━━━ RECORDS SHOWN

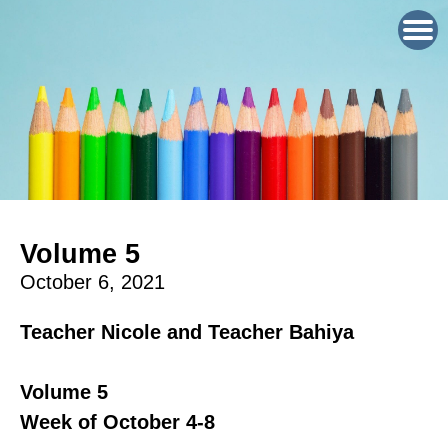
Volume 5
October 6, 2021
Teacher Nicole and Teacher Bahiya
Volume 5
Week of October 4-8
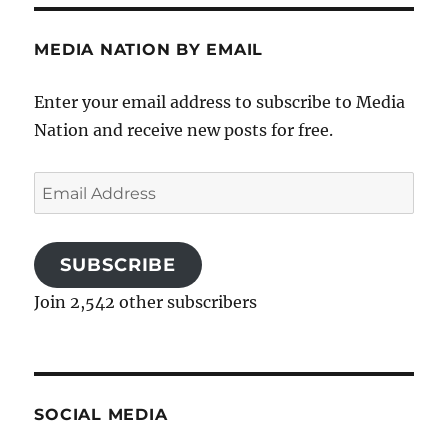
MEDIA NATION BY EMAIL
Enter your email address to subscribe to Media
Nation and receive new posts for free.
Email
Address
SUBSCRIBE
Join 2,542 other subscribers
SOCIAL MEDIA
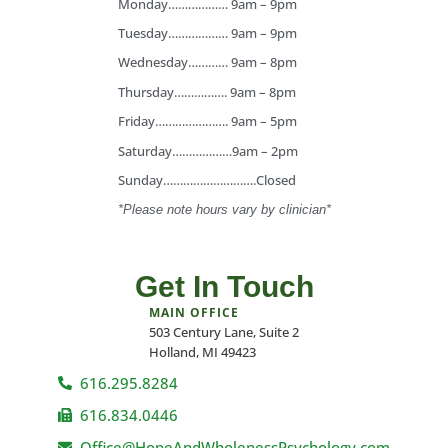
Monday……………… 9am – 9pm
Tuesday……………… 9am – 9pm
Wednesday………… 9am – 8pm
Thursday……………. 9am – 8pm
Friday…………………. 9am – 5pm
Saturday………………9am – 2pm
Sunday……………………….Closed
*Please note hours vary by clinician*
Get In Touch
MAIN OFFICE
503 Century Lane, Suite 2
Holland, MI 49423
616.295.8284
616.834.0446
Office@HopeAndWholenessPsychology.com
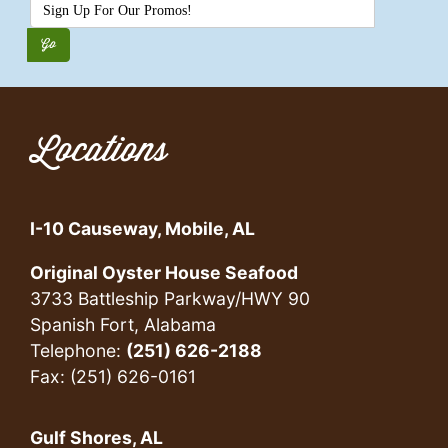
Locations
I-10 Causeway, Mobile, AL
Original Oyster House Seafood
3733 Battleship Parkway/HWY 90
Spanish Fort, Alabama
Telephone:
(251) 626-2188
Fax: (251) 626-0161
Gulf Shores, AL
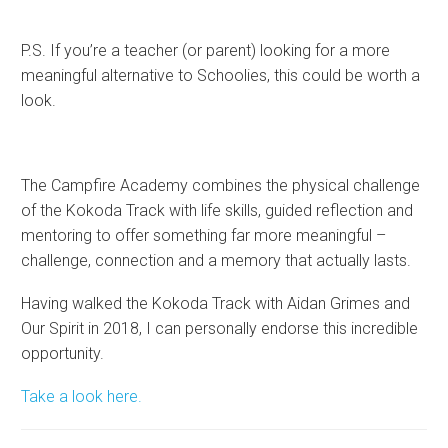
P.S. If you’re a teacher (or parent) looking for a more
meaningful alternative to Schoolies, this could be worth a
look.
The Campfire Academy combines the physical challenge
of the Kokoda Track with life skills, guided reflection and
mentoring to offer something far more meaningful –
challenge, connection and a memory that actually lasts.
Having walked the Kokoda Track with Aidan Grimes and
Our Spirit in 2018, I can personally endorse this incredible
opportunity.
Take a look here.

━━━━━━
━━━ RECORDS SHOWN

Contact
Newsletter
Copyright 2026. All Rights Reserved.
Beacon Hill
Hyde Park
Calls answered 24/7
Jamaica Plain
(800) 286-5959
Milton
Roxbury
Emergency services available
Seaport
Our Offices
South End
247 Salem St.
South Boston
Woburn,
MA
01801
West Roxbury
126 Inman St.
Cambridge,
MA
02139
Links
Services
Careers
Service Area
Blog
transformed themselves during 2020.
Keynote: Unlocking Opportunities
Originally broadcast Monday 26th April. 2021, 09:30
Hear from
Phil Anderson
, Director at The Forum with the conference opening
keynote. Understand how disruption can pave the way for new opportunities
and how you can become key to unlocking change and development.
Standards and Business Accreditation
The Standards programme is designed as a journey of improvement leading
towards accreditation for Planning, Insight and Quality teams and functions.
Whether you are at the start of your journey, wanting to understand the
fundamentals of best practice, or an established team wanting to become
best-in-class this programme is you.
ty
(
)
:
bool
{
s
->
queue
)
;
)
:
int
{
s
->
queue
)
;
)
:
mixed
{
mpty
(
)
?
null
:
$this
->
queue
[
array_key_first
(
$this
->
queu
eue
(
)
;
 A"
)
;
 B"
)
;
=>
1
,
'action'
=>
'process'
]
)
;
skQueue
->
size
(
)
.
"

━━━━━━

Among the lines above, which ones hold the string "more"? Show them.

P.S. If you’re a teacher (or parent) looking for a more
mentoring to offer something far more meaningful –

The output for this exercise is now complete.